I am asking for help interpreting an example in a textbook. The author gives two functions from different dimensions of Euclidean space, and he precisely describes the image of arbitrary elements under these functions, but he does not state the arbitrary elements in the domains.
Here is the example from Chapter 5. Maybe someone has a different edition of the textbook.

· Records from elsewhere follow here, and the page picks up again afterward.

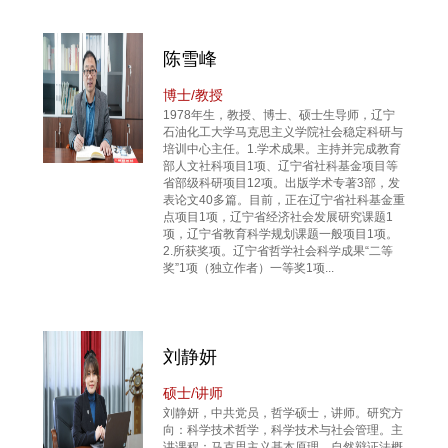
陈雪峰
博士/教授
1978年生，教授、博士、硕士生导师，辽宁
石油化工大学马克思主义学院社会稳定科研与
培训中心主任。1.学术成果。主持并完成教育
部人文社科项目1项、辽宁省社科基金项目等
省部级科研项目12项。出版学术专著3部，发
表论文40多篇。目前，正在辽宁省社科基金重
点项目1项，辽宁省经济社会发展研究课题1
项，辽宁省教育科学规划课题一般项目1项。
2.所获奖项。辽宁省哲学社会科学成果“二等
奖”1项（独立作者）一等奖1项...
刘静妍
硕士/讲师
刘静妍，中共党员，哲学硕士，讲师。研究方
向：科学技术哲学，科学技术与社会管理。主
讲课程：马克思主义基本原理、自然辩证法概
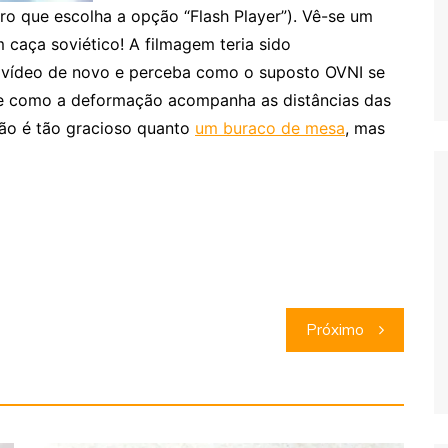
iro que escolha a opção “Flash Player”). Vê-se um
caça soviético! A filmagem teria sido
o vídeo de novo e perceba como o suposto OVNI se
te como a deformação acompanha as distâncias das
não é tão gracioso quanto
um buraco de mesa
, mas
Próximo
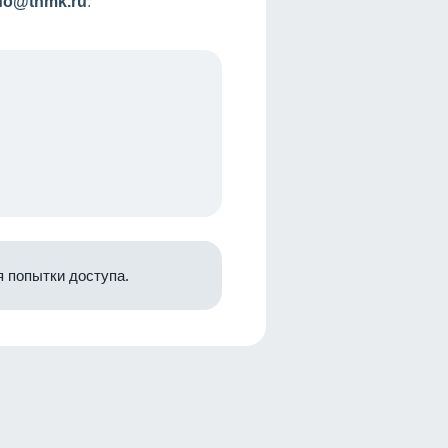
nfo@tnmk.ru
.
 попытки доступа.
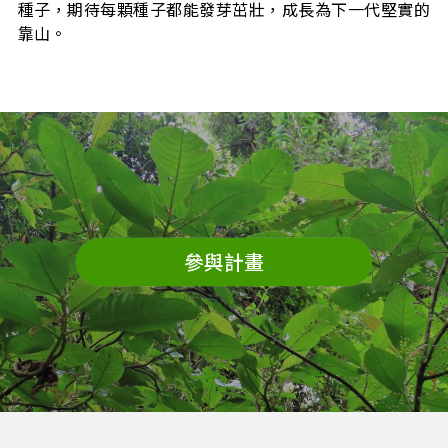
種子，期待每顆種子都能發芽茁壯，成長為下一代堅實的
靠山。
參與計畫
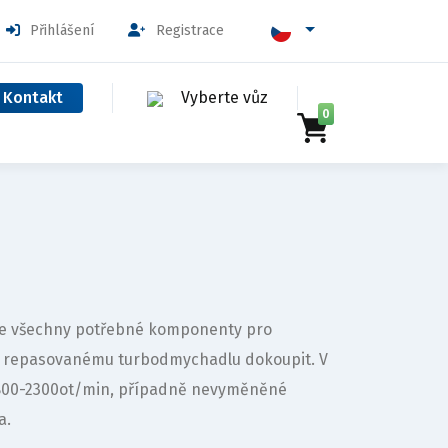
Přihlášení
Registrace
Kontakt
Vyberte vůz
0
uje všechny potřebné komponenty pro
k repasovanému turbodmychadlu dokoupit. V
1800-2300ot/min, případně nevyměněné
a.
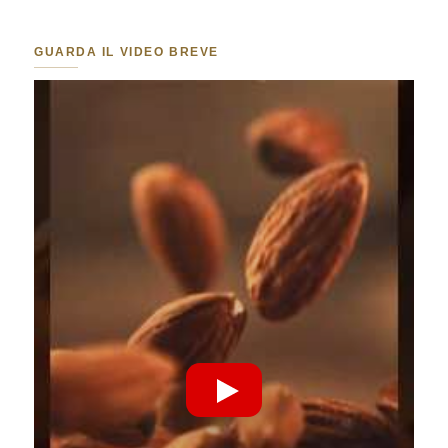
GUARDA IL VIDEO BREVE
Riproduci Video YouTube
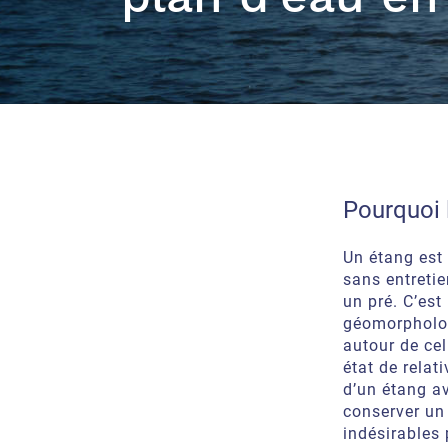
Pourquoi l
Un étang est u
sans entretie
un pré. C’est
géomorpholog
autour de cel
état de relat
d’un étang av
conserver un 
indésirables 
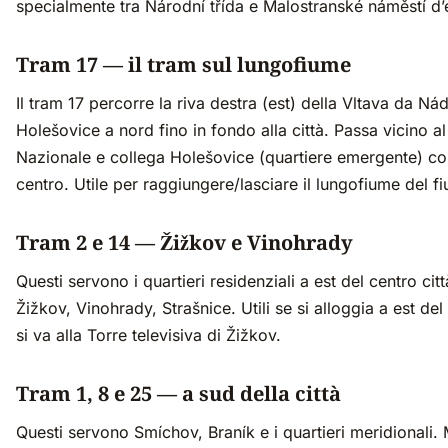
specialmente tra Národní třída e Malostranské náměstí d’
Tram 17 — il tram sul lungofiume
Il tram 17 percorre la riva destra (est) della Vltava da Ná
Holešovice a nord fino in fondo alla città. Passa vicino al
Nazionale e collega Holešovice (quartiere emergente) con
centro. Utile per raggiungere/lasciare il lungofiume del f
Tram 2 e 14 — Žižkov e Vinohrady
Questi servono i quartieri residenziali a est del centro cit
Žižkov, Vinohrady, Strašnice. Utili se si alloggia a est del
si va alla Torre televisiva di Žižkov.
Tram 1, 8 e 25 — a sud della città
Questi servono Smíchov, Braník e i quartieri meridionali.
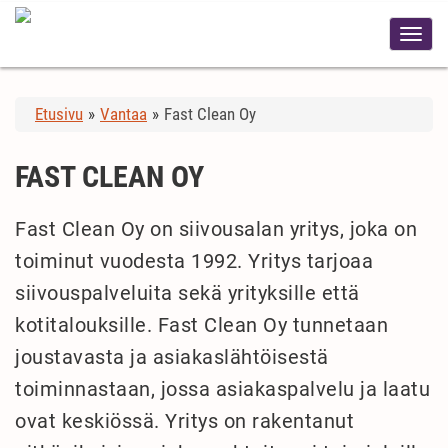
Etusivu
»
Vantaa
»
Fast Clean Oy
FAST CLEAN OY
Fast Clean Oy on siivousalan yritys, joka on
toiminut vuodesta 1992. Yritys tarjoaa
siivouspalveluita sekä yrityksille että
kotitalouksille. Fast Clean Oy tunnetaan
joustavasta ja asiakaslähtöisestä
toiminnastaan, jossa asiakaspalvelu ja laatu
ovat keskiössä. Yritys on rakentanut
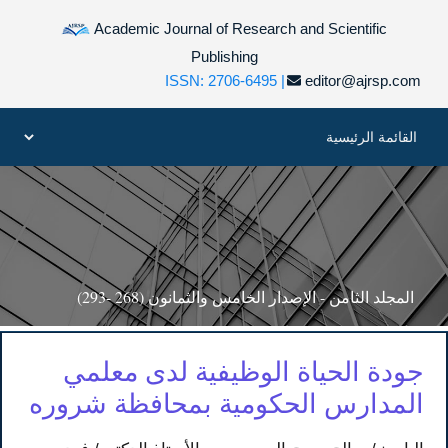
Academic Journal of Research and Scientific
Publishing
ISSN: 2706-6495 |
editor@ajrsp.com
المجلد الثامن - الإصدار الخامس والثمانون (268 -293)
جودة الحياة الوظيفية لدى معلمي
المدارس الحكومية بمحافظة شروره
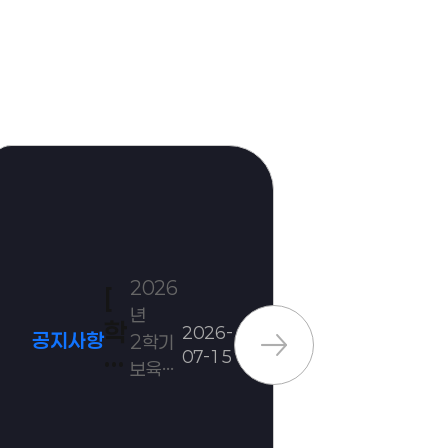
2026
[
[
년
학
2026-
공지사항
공지사항
2학기
07-15
점
보육실
은
습
수강생
행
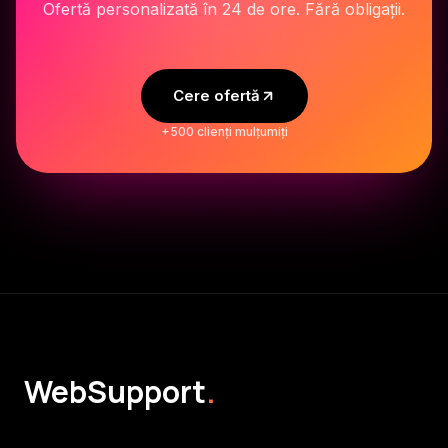
Ofertă personalizată în 24 de ore. Fără obligații.
Cere ofertă
+500 clienți mulțumiți
WebSupport
.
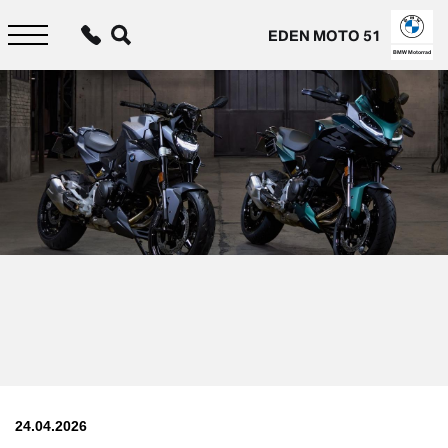
Aller
au
EDEN MOTO 51
contenu
principal
BMW Motorrad
24.04.2026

Let $f: \mathbb{R}^{2} \to \mathbb{R}^{3}$ and $g: \mathbb{R}^{3} \to \mathbb{R}$ be defined by $f = (x,y,z)$ and $g = w$ where $$w = w(x,y,z) = xy + yz + xz$$ and $$x = x(s,t) = st, \quad y = y(s,t) = s\cos{t} \quad z = z(s,t) = s\sin{t}.$$
a.) Find the matrices that represent the linear transformations $(\mathrm{D}f)_{p}$ and $(\mathrm{D}g)_{q}$ where $p = (s_{\circ}, t_{\circ}) = (0,1)$ and $q = f(p)$.

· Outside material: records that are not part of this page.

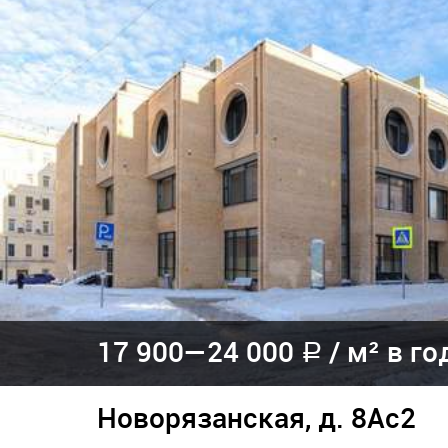
17 900—
24 000
/
м² в го
a
Новорязанская, д. 8Ас2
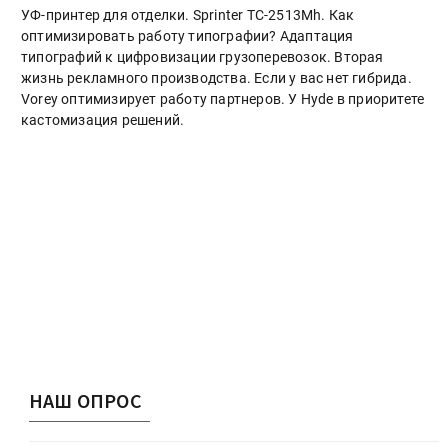
УФ-принтер для отделки. Sprinter ТС-2513Mh. Как
оптимизировать работу типографии? Адаптация
типографий к цифровизации грузоперевозок. Вторая
жизнь рекламного производства. Если у вас нет гибрида.
Vorey оптимизирует работу партнеров. У Hyde в приоритете
кастомизация решений.
НАШ ОПРОС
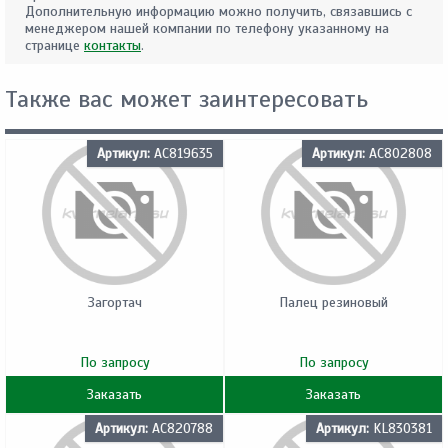
Дополнительную информацию можно получить, связавшись с
менеджером нашей компании по телефону указанному на
странице
контакты
.
Также вас может заинтересовать
Артикул:
AC819635
Артикул:
AC802808
Загортач
Палец резиновый
По запросу
По запросу
Заказать
Заказать
Артикул:
AC820788
Артикул:
KL830381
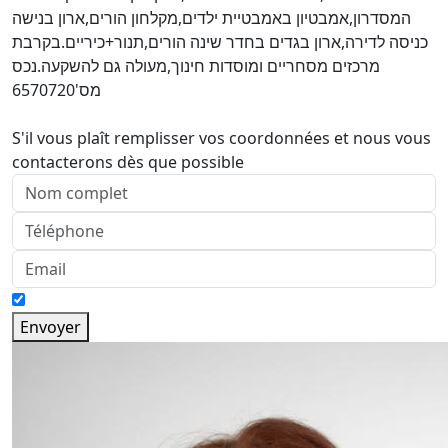
המסדרון,אמבטיון באמבטיית ילדים,מקלחון הורים,ארון בנישה
כניסה לדירה,ארון בגדים בחדר שינה הורים,תנור+כיריים.בקרבת
מרכזים מסחריים ומוסדות חינוך,מעולה גם להשקעה.נכס
מס'6570720
S'il vous plaît remplisser vos coordonnées et nous vous
contacterons dès que possible
Envoyer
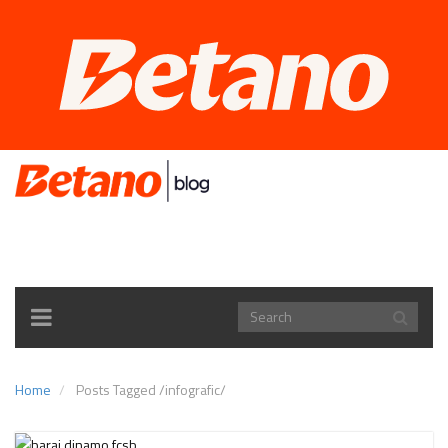
TOGGLE
NAVIGATION
Home
Posts Tagged
/
infografic/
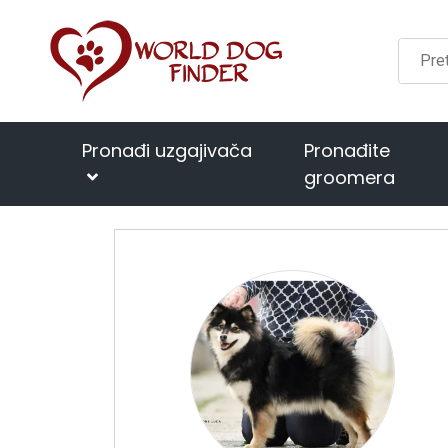
Pronađi uzgajivača
Pronađite
groomera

b.) Use the Chain Rule to calculate the $1 \times 2$ matrix $[\partial{w}/\partial{s}, \partial{w}/\partial{t}]$ that represents $(\mathrm{D}(g\circ{f}))_{p}$.
c.) Substitute the functions $x = x(s,t)$, $y = y(s,t)$, and $z = z(s,t)$ directly into $w = w(x,y,z)$ in order to get $[\partial{w}/\partial{s}, \partial{w}/\partial{t}]$, verifying the answer in Part b.).
This gets a bit messy but we have the following... $$f:\mathbb{R}^2\rightarrow\mathbb{R}^3$$ $$f(s,t)=(x,y,z)=(st, s\cos(t), s\sin(t))$$
So the matrix which represents the total derivative of our map $f$ at the point $p=(s,t)$ would be...
$$(Df)_{(s,t)}=\begin{bmatrix} t &s \\ \cos(t)& -s\sin(t) \\ \sin(t)& s\cos(t) \end{bmatrix}$$
Additionally, we have the map; $$w:\mathbb{R}^3\rightarrow\mathbb{R}$$ $$w(x,y,z)=xy+yz+xz$$
Which yields;
$$(Dw)_{f(p)}=\begin{bmatrix} (y+z)& (x+z)& (y+x) \end{bmatrix}$$
So, by the chain rule, our map $D(w\circ f)_p$ would give us;
$$D(w\circ f)_p=D(w)_{f(p)}\circ D(f)_p=\begin{bmatrix} (y+z)& (x+z)& (y+x) \end{bmatrix}\begin{bmatrix} t &s \\ \cos(t)& -s\sin(t) \\ \sin(t)& s\cos(t) \end{bmatrix}$$
Letting $(s,t)=(1,0)$ gives us;
$$\begin{bmatrix} 1& 0& 1 \end{bmatrix}\begin{bmatrix} 0 &1 \\ 1& 0 \\ 0& 1 \end{bmatrix} = \begin{bmatrix} 0& 2 \end{bmatrix} $$
I'll leave it to you to confirm that;
$$\begin{bmatrix} \frac{\partial\omega}{\partial s}& \frac{\partial\omega}{\partial t} \end{bmatrix}_{(1,0)}$$
gives the same result.